Credit cards & RFID

Credit card companies are now experimenting with RFID. What sounded like a dubious idea to me in passports, now sounds almost ridiculous. Quoting from the Engadget blog:

"Our latest security problem du jour is that credit card companies are apparently issuing plastic that relays your digits wirelessly; as you might have guessed, security researchers are checking into this, and in a demonstration for The New York Times, easily hacked a University of Massachusetts computer science professor's newfangled RFID credit card.
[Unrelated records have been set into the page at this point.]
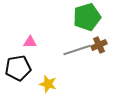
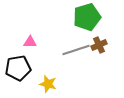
gray line: moved 1 px left
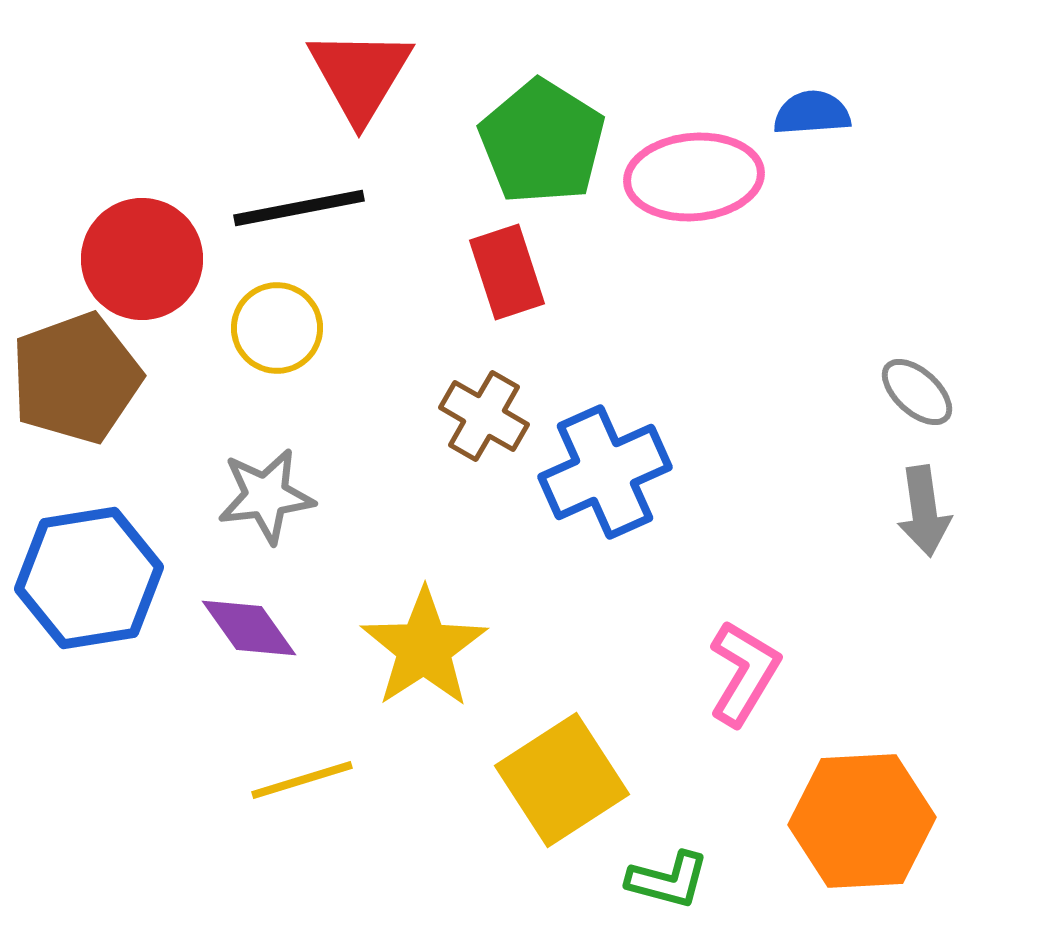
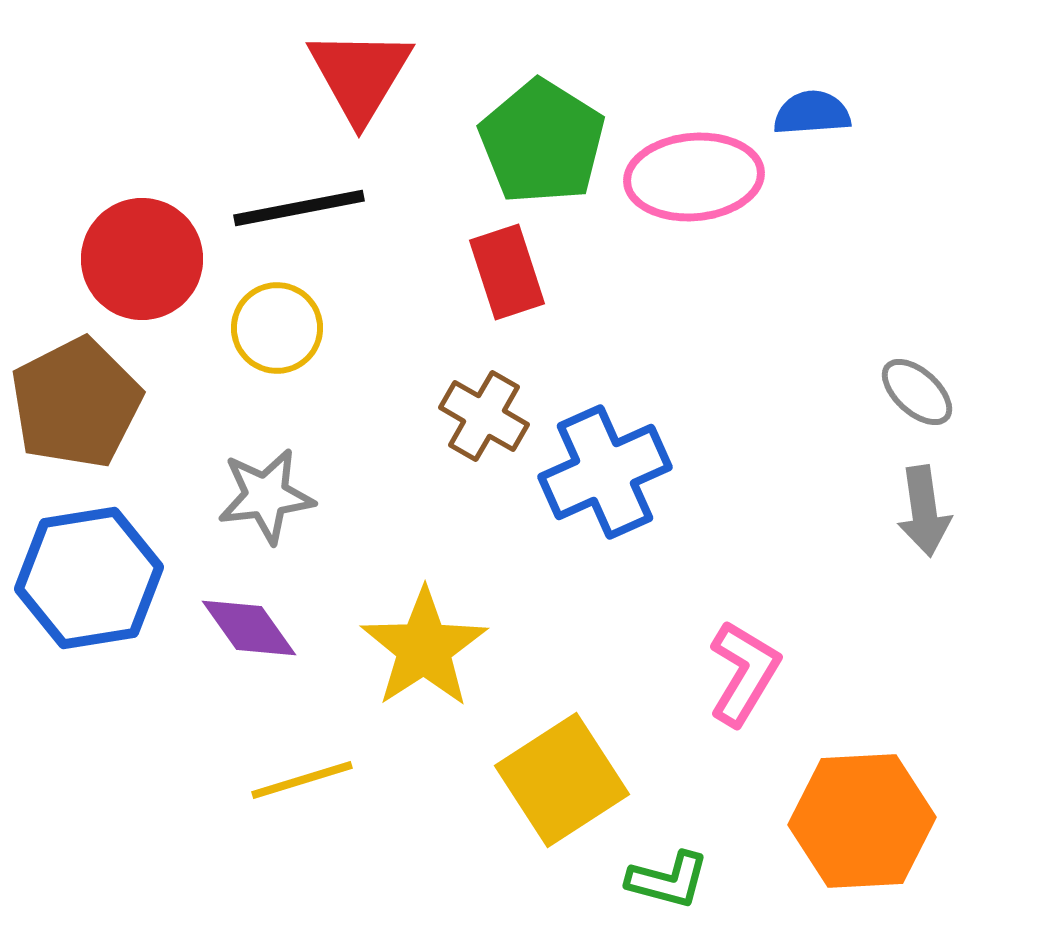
brown pentagon: moved 25 px down; rotated 7 degrees counterclockwise
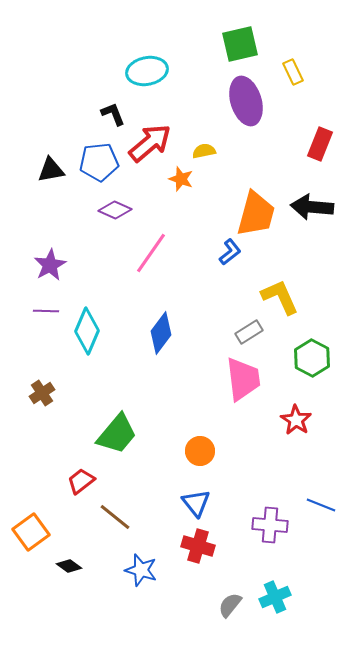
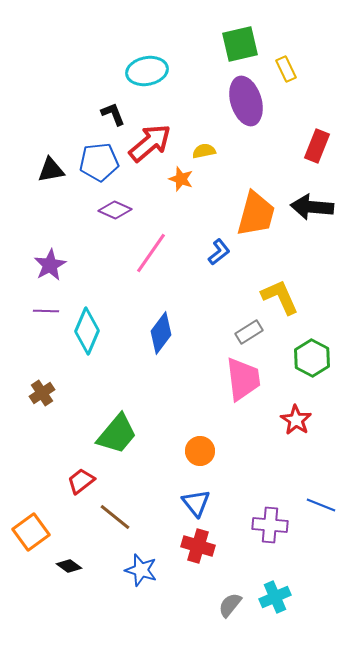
yellow rectangle: moved 7 px left, 3 px up
red rectangle: moved 3 px left, 2 px down
blue L-shape: moved 11 px left
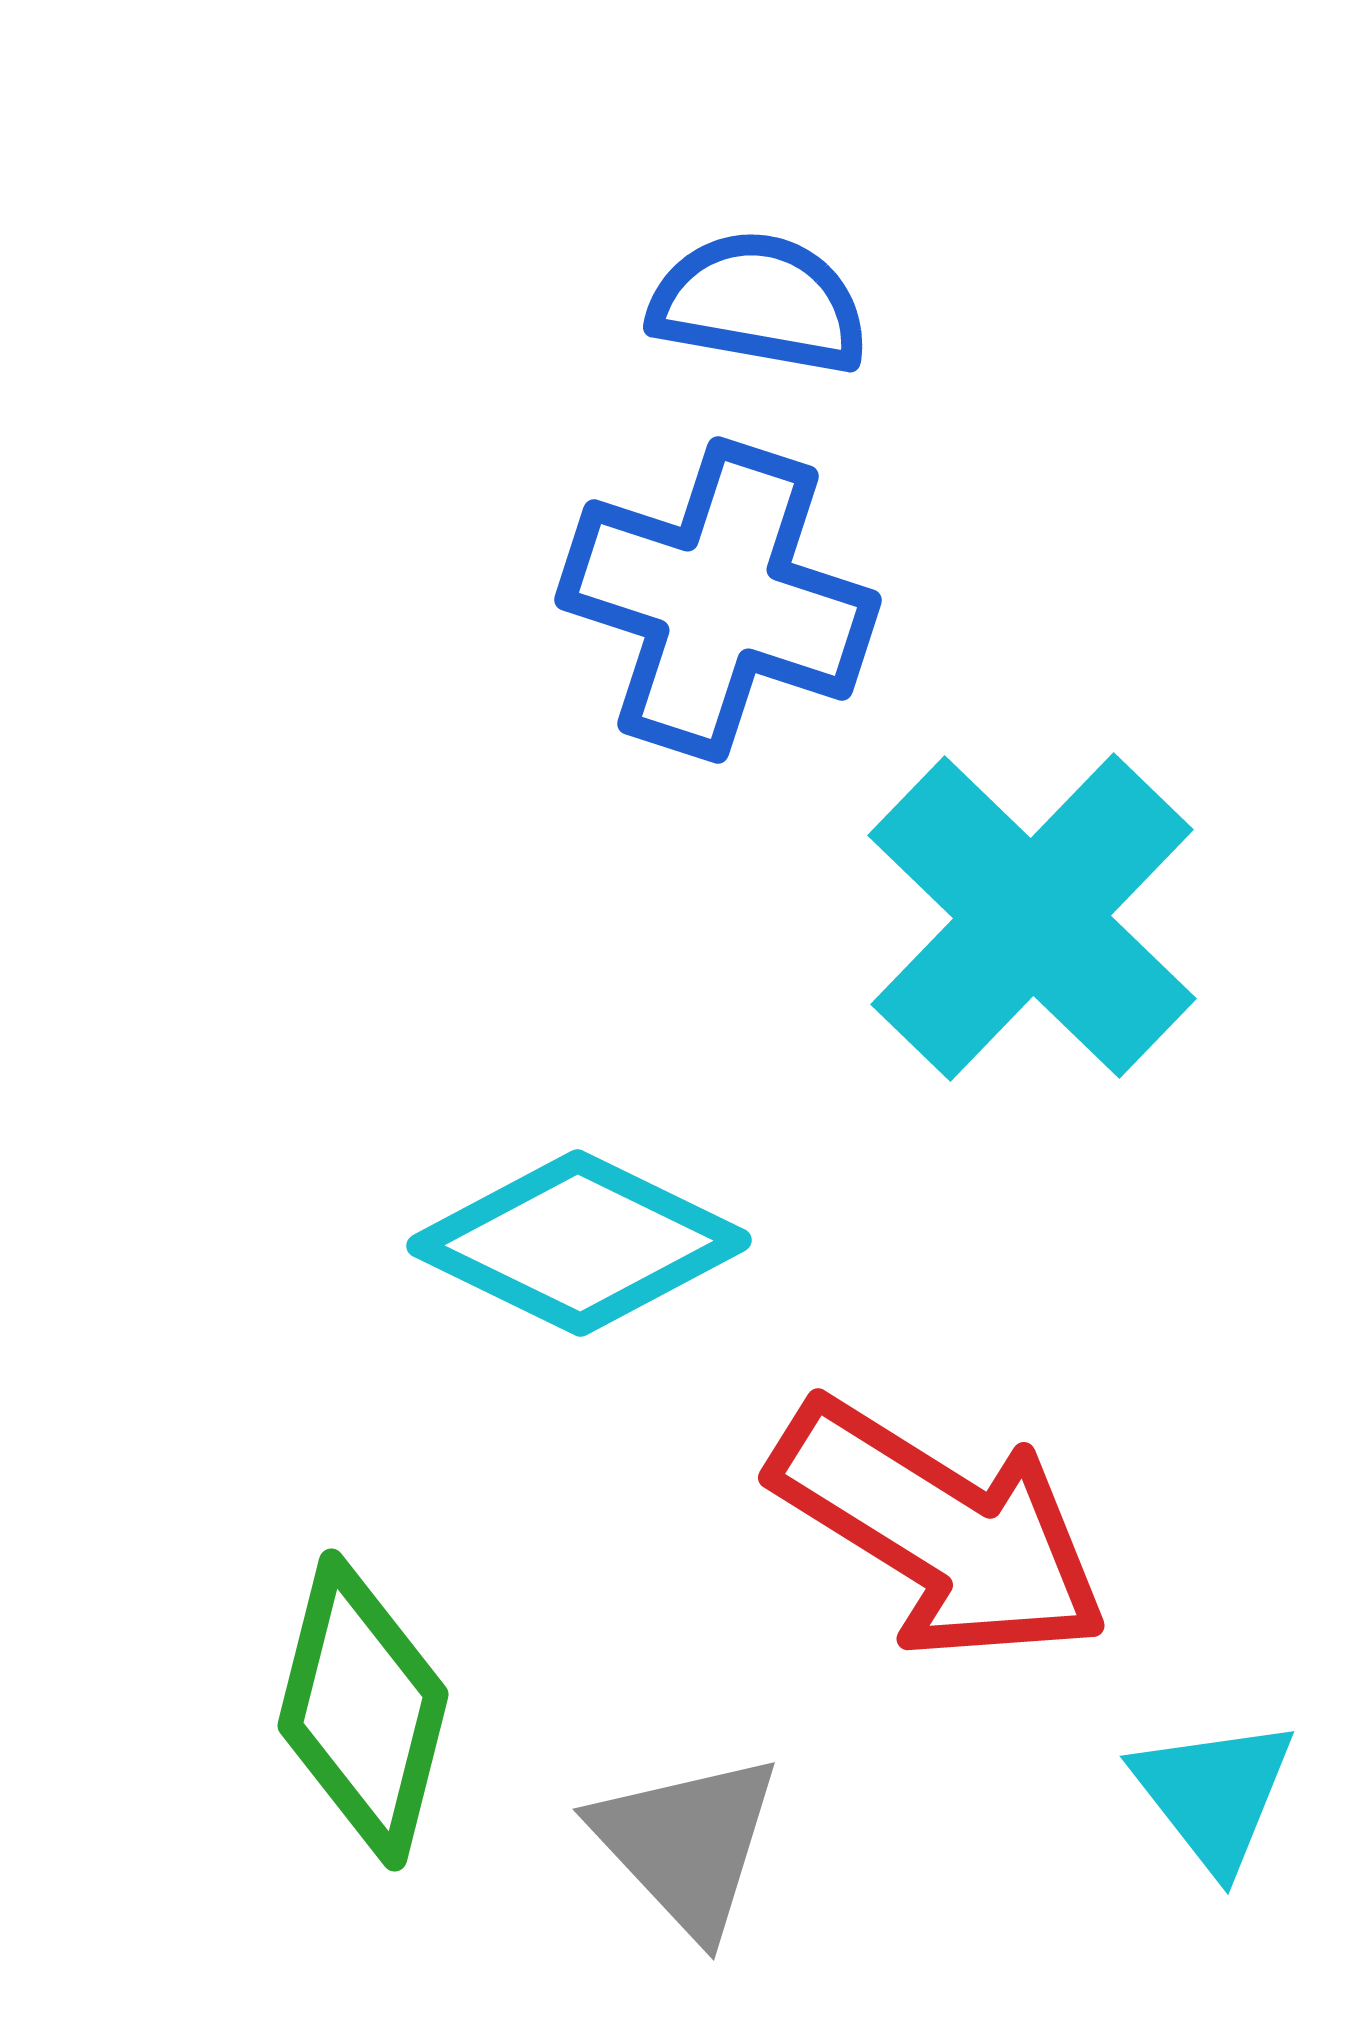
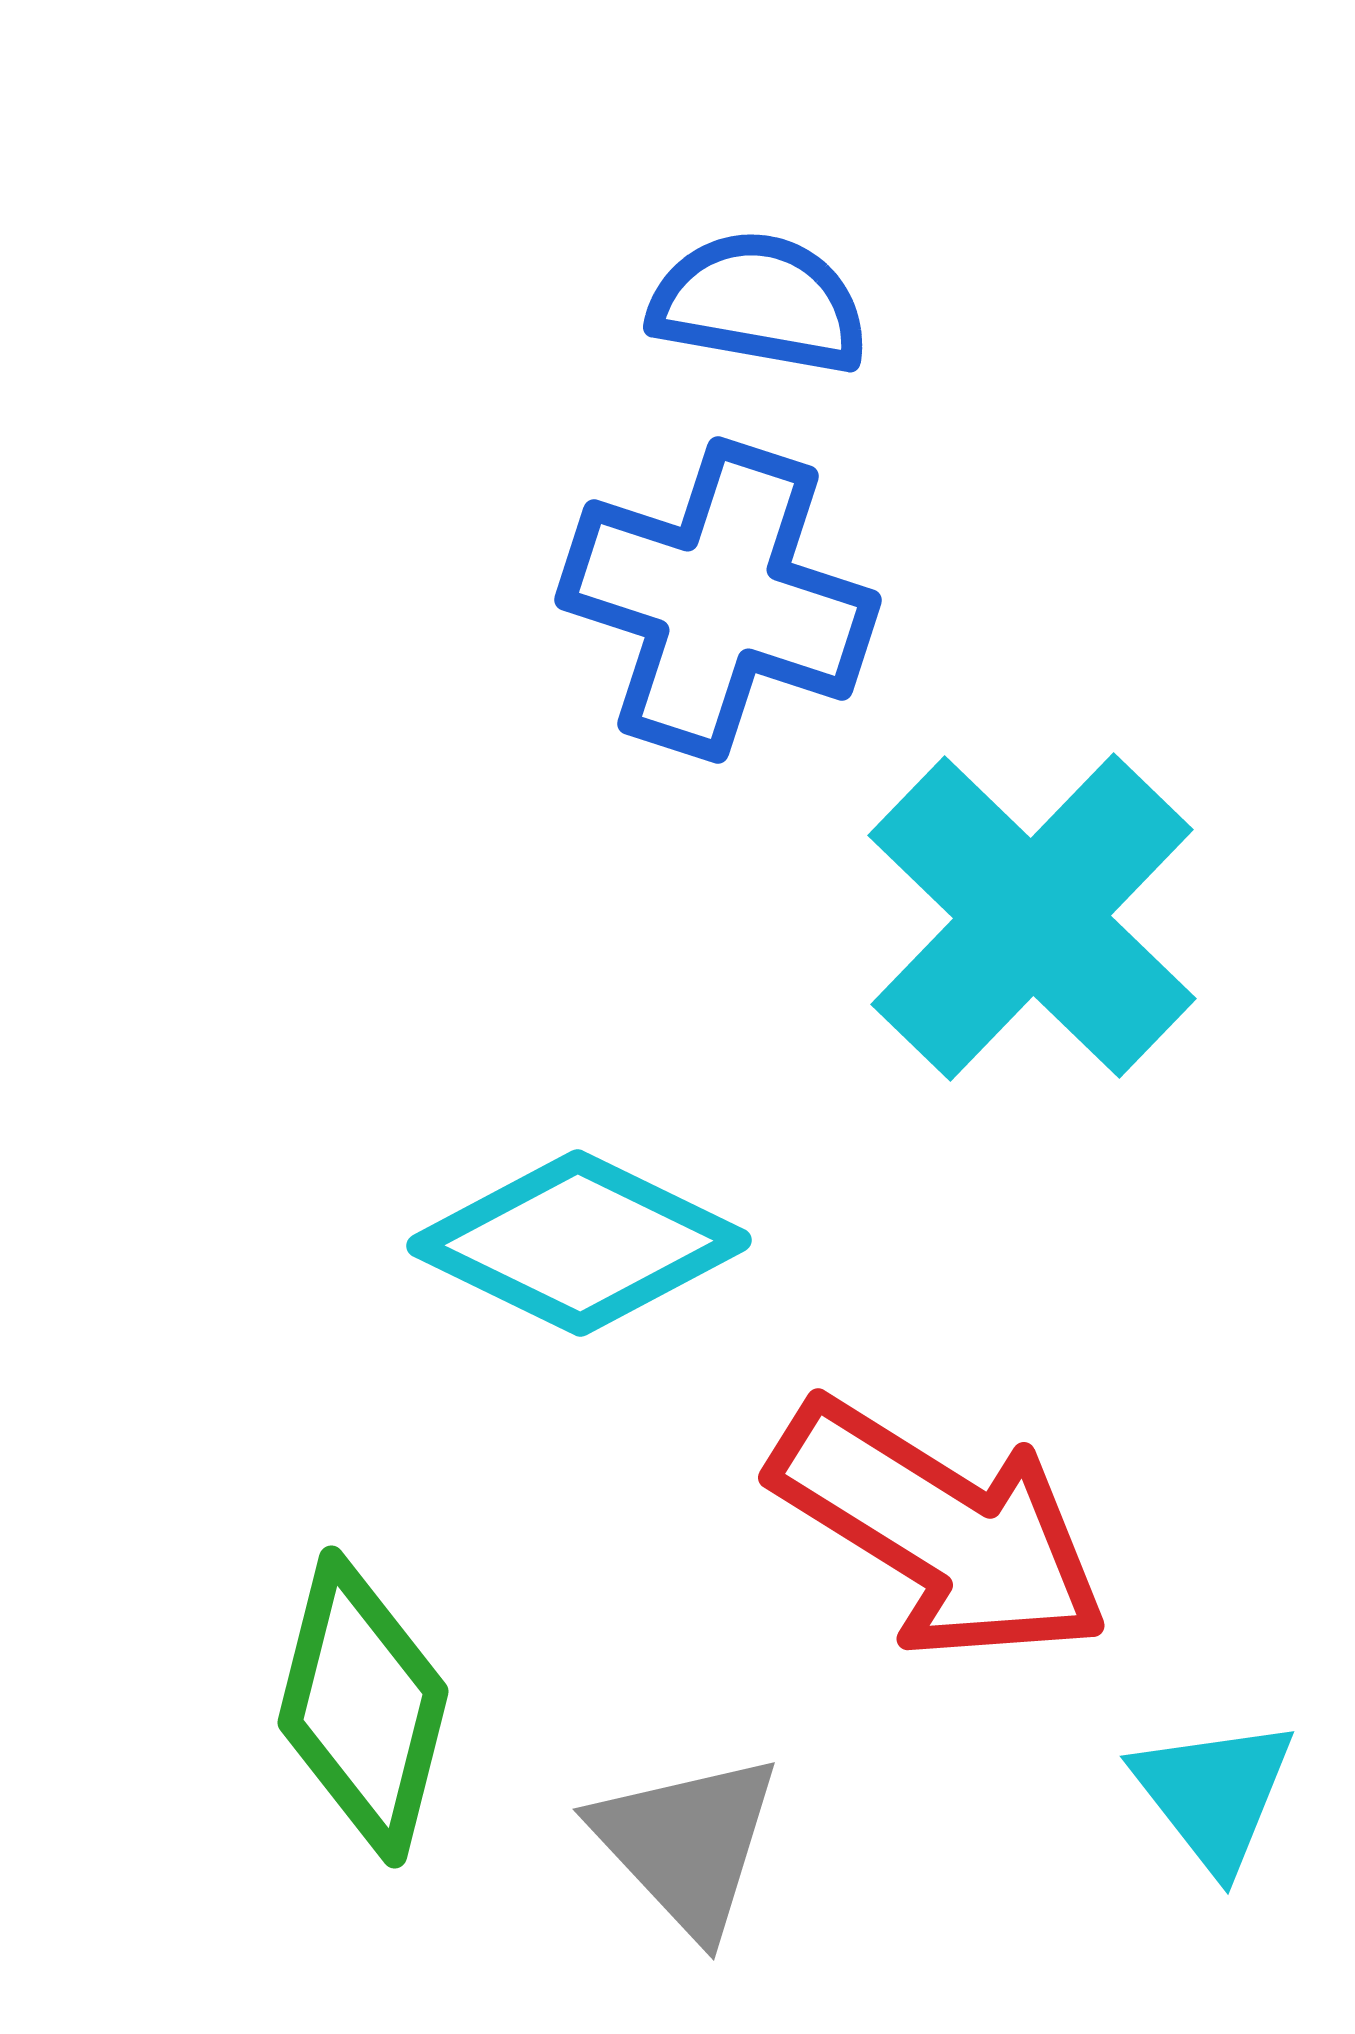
green diamond: moved 3 px up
In short order (and with his permission), a researcher working with RSA Labs was able to steal the professor's name and credit card number that was being transmitted in cleartext -- thereby poking massive holes in Visa, MasterCard and American Express' claims that these card include "the highest level of encryption allowed by the U.S. government." Predictably, the credit card companies have already dismissed claims that the populus will be greatly affected by this hack. Brian Triplett, senior vice president for emerging-product development for Visa, told the Gray Lady: "This is an interesting technical exercise, but as a real threat to a consumer - that threat really doesn't exist."

Check out the tech report, from the NYTimes. It details the supposed RFID credit card vulnerabilities.

Thanks to a Stanford colleague for pointing out the credit card RFID story that appeared in the NY Times.

Makes you think again about what's in your wallet, doesn't it?